Oral squamous cell carcinoma (OSCC) escape from the immune system is mediated through several immunosuppressive phenotypes that are critical to the initiation and progression of tumors. As a hallmark of cancer, DNA damage repair is closely related to changes in the immunophenotypes of tumor cells. Although flap endonuclease-1 (FEN1), a pivotal DNA-related enzyme is involved in DNA base excision repair to maintain the stability of the cell genome, the correlation between FEN1 and tumor immunity has been unexplored. In the current study, by analyzing the clinicopathological characteristics of FEN1, we demonstrated that FEN1 overexpressed and that an inhibitory immune microenvironment was established in OSCC. In addition, we found that downregulating FEN1 inhibited the growth of OSCC tumors.
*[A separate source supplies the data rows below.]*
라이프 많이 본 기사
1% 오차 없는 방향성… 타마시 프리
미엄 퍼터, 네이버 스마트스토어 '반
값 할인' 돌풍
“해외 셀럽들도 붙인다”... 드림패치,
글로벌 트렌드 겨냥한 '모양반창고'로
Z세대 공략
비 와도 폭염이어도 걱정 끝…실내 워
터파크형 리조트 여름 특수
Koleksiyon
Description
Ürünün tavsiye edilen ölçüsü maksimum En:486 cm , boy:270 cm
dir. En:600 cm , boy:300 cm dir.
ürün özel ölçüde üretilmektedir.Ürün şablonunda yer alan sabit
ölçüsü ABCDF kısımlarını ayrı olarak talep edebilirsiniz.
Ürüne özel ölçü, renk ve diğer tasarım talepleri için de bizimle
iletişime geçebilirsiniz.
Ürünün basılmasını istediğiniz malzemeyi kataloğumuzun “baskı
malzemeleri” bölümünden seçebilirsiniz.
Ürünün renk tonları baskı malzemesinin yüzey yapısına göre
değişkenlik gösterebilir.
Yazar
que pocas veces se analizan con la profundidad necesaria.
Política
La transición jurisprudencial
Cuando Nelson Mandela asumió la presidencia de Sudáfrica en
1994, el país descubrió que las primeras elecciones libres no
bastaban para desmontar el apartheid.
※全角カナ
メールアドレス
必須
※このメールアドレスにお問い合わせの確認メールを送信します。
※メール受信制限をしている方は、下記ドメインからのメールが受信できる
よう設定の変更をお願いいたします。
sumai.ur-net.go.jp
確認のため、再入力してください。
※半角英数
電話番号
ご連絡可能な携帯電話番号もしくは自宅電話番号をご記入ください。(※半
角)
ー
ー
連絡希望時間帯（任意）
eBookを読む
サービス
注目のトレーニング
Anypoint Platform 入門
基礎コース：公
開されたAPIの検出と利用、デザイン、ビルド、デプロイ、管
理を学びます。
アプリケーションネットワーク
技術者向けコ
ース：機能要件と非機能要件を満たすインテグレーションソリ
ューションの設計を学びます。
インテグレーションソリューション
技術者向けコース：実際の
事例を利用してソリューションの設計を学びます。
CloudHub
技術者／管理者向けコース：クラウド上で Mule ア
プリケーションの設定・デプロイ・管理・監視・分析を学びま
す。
In vitro studies provided evidence that FEN1 knockdown inhibited the biological behaviors of OSCC and caused DNA damage. Performing multiplex immunohistochemistry (mIHC), we directly observed that the acquisition of critical immunosuppressive phenotypes was correlated with the expression of FEN1. More importantly, FEN1 directly or indirectly regulated two typical immunosuppressive phenotype-related proteins human leukocyte antigen (HLA-DR) and programmed death receptor ligand 1 (PD-L1), through the interferon-gamma (IFN-γ)/janus kinase (JAK)/signal transducer and activator transcription 1 (STAT1) pathway. Our study highlights a new perspective on FEN1 action for the first time, providing theoretical evidence that it may be a potential immunotherapy target for OSCC.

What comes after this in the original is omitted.